+++ GIVEN RECORDS +++
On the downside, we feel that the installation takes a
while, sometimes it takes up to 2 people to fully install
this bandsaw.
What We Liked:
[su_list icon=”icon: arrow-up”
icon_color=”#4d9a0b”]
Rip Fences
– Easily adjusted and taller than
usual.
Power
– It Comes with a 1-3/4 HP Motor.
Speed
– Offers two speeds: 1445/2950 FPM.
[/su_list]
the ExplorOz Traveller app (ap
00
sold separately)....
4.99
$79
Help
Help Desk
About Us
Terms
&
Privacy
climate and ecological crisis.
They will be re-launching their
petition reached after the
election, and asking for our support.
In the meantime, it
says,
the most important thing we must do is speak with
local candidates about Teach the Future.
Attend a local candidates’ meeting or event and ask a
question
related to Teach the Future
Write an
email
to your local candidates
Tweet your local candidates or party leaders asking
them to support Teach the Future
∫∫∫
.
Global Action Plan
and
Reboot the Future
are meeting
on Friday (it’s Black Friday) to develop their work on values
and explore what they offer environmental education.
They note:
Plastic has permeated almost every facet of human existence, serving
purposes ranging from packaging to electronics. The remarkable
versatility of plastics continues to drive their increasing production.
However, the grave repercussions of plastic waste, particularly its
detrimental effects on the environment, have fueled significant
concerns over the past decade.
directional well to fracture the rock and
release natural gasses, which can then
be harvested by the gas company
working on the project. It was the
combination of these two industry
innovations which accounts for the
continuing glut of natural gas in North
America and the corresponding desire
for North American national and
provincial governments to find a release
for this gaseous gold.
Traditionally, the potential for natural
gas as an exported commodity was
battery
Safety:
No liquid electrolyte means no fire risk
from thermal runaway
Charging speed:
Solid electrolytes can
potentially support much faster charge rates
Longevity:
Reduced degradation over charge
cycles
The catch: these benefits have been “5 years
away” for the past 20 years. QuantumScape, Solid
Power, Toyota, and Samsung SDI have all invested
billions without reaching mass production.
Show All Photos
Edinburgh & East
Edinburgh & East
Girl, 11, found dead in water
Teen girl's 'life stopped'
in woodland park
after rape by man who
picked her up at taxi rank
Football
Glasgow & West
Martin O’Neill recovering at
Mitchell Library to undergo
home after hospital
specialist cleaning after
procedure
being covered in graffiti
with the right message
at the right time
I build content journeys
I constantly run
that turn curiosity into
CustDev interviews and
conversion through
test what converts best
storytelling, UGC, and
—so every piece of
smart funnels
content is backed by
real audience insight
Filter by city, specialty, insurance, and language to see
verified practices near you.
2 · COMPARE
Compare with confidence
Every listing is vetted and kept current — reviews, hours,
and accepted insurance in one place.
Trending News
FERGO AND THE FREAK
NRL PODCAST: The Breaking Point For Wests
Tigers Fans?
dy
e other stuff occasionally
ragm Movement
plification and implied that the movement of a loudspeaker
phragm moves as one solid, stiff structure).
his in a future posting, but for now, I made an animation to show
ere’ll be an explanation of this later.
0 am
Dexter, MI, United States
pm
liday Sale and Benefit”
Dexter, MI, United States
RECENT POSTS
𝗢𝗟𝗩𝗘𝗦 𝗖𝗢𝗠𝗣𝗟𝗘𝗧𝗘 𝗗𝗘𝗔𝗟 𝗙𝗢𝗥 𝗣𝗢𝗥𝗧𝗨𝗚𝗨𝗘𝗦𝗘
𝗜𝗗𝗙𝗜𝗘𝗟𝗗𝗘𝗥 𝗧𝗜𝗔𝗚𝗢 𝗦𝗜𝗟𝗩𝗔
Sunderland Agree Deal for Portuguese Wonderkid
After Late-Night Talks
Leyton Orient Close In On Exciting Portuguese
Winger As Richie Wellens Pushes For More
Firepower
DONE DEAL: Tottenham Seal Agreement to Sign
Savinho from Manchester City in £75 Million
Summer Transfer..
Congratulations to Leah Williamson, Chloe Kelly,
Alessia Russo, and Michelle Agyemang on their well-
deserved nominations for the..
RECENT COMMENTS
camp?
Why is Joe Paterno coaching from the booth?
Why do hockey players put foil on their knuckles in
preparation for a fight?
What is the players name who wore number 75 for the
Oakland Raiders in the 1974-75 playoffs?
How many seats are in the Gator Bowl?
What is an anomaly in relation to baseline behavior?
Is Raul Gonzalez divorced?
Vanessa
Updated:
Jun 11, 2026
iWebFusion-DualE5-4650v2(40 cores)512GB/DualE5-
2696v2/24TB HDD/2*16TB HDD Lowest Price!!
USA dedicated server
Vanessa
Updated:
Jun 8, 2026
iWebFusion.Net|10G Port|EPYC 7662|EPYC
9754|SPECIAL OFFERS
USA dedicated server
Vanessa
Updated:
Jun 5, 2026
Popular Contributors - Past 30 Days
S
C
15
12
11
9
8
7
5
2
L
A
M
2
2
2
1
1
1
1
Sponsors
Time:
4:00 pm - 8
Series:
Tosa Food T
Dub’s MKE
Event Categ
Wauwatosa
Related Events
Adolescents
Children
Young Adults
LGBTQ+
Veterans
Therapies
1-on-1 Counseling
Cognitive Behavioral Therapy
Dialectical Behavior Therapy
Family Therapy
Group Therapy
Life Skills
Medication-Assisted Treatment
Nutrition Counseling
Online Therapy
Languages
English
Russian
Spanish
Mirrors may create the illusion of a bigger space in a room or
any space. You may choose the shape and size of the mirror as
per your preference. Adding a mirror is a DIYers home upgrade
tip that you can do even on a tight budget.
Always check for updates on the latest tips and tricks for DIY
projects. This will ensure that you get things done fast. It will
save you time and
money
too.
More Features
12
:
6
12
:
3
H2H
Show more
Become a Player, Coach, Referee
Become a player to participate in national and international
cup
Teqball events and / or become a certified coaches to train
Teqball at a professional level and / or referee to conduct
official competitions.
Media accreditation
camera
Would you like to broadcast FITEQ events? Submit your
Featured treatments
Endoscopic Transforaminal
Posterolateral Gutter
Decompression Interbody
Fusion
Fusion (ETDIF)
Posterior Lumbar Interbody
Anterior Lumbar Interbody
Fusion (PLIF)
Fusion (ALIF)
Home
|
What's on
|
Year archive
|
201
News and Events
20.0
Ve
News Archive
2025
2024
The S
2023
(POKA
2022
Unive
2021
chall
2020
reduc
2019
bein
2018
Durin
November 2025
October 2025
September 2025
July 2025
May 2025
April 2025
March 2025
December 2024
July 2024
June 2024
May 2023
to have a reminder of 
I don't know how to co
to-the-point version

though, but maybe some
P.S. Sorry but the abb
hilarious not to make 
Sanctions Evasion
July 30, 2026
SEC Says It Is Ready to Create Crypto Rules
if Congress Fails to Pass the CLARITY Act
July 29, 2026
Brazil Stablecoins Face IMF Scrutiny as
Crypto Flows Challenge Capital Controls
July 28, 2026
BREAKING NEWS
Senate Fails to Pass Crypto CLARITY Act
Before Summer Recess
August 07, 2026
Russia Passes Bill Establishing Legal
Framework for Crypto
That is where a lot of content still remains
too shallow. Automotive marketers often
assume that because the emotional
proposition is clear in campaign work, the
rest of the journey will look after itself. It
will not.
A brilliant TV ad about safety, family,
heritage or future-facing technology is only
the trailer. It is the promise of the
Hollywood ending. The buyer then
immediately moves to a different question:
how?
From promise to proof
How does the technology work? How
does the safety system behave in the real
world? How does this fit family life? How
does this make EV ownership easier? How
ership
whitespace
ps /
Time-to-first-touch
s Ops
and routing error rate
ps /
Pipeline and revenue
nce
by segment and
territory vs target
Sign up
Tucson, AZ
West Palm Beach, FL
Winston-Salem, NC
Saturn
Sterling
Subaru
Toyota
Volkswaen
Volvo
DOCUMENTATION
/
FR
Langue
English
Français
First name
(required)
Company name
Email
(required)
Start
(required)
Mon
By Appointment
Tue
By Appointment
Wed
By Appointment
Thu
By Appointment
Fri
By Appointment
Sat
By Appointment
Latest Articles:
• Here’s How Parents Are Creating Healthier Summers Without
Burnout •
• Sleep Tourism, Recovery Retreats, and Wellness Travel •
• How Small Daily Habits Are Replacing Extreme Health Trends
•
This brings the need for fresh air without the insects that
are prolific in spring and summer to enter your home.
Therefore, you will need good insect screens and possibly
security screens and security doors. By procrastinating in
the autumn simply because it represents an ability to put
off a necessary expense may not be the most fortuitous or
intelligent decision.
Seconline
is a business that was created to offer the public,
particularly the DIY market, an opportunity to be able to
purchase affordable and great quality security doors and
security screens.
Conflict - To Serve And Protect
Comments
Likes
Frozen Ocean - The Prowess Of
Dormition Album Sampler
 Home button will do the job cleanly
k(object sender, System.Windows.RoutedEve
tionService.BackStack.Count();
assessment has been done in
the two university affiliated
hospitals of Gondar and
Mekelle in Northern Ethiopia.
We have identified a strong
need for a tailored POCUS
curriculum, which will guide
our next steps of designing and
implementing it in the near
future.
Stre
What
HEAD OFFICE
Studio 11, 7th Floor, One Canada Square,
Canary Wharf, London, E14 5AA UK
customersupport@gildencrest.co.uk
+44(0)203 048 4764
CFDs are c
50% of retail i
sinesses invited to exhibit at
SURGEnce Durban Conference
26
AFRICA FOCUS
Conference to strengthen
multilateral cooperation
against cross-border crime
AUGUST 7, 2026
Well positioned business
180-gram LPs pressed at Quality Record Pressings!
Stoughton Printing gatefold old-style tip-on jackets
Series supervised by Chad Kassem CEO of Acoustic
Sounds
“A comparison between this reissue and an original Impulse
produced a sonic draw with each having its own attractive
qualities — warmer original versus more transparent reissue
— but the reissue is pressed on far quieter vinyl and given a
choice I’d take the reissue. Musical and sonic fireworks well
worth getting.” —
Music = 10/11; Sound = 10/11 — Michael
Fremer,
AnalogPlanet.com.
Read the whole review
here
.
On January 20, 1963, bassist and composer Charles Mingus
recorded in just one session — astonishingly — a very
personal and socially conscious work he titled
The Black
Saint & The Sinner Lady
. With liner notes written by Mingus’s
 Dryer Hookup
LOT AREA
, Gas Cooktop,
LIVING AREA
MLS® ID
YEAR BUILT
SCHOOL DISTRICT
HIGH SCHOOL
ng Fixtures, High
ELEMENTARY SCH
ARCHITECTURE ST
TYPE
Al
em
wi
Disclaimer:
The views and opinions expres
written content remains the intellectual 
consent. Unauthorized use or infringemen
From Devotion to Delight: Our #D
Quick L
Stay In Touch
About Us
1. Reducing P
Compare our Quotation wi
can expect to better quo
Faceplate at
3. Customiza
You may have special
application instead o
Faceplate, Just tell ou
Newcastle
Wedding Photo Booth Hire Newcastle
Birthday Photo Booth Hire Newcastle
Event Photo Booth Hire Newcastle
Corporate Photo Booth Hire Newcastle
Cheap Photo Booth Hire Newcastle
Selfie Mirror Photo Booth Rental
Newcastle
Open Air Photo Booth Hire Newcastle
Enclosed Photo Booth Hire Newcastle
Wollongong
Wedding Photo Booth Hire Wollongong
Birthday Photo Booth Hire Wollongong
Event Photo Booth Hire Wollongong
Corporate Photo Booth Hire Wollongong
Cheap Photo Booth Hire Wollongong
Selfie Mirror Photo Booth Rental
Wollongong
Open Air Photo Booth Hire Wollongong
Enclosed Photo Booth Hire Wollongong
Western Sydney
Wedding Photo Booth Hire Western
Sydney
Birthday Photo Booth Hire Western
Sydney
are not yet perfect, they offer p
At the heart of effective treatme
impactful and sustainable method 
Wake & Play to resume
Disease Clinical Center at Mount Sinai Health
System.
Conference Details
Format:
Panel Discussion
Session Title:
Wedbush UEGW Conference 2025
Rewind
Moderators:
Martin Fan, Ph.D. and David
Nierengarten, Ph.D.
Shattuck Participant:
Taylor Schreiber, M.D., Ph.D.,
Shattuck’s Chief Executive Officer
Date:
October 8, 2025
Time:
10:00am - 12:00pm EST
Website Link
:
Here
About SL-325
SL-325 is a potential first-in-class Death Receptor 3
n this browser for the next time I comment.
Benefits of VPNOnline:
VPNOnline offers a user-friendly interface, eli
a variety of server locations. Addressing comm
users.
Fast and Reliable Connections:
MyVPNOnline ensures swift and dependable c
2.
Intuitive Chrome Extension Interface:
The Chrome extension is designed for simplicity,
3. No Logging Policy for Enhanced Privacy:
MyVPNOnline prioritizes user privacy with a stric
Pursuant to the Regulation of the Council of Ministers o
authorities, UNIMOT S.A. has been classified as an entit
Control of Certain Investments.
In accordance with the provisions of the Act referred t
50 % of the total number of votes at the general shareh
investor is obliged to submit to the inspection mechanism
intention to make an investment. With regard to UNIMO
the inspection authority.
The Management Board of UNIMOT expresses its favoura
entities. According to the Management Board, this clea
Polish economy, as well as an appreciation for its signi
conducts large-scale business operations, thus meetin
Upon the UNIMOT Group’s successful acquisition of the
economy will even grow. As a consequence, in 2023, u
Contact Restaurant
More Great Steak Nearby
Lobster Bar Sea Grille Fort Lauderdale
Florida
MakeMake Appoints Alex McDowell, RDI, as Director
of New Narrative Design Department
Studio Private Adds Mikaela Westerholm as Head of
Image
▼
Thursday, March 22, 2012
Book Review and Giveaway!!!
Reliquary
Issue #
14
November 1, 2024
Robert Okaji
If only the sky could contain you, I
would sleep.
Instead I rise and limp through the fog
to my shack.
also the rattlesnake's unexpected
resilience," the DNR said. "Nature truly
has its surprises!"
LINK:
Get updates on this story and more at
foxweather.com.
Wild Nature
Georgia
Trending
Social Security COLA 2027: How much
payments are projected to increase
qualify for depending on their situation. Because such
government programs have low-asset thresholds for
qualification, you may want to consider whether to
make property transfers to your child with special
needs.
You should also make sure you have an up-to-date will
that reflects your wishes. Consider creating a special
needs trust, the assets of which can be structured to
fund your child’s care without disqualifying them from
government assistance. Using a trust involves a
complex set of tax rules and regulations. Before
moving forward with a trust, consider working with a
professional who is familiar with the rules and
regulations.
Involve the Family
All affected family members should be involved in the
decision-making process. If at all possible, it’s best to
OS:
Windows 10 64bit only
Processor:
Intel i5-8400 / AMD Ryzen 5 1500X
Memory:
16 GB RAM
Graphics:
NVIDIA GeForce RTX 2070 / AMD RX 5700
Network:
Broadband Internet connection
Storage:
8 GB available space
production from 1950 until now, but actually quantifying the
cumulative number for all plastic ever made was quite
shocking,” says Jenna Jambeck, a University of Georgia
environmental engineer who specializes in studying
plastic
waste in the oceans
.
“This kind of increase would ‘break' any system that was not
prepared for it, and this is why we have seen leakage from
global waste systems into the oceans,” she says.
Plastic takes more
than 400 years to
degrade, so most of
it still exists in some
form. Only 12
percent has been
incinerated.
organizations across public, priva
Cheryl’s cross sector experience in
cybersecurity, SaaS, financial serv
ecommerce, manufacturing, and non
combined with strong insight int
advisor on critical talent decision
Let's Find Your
+++
EXERCISE OBJECTIVE: Proceeding from the line containing "Martin O’Neill recovering at" through the line containing "Compare with confidence", transcribe the lines above exactly, both end lines included.

SOLUTION FOR THIS TASK:
Martin O’Neill recovering at
Mitchell Library to undergo
home after hospital
specialist cleaning after
procedure
being covered in graffiti
with the right message
at the right time
I build content journeys
I constantly run
that turn curiosity into
CustDev interviews and
conversion through
test what converts best
storytelling, UGC, and
—so every piece of
smart funnels
content is backed by
real audience insight
Filter by city, specialty, insurance, and language to see
verified practices near you.
2 · COMPARE
Compare with confidence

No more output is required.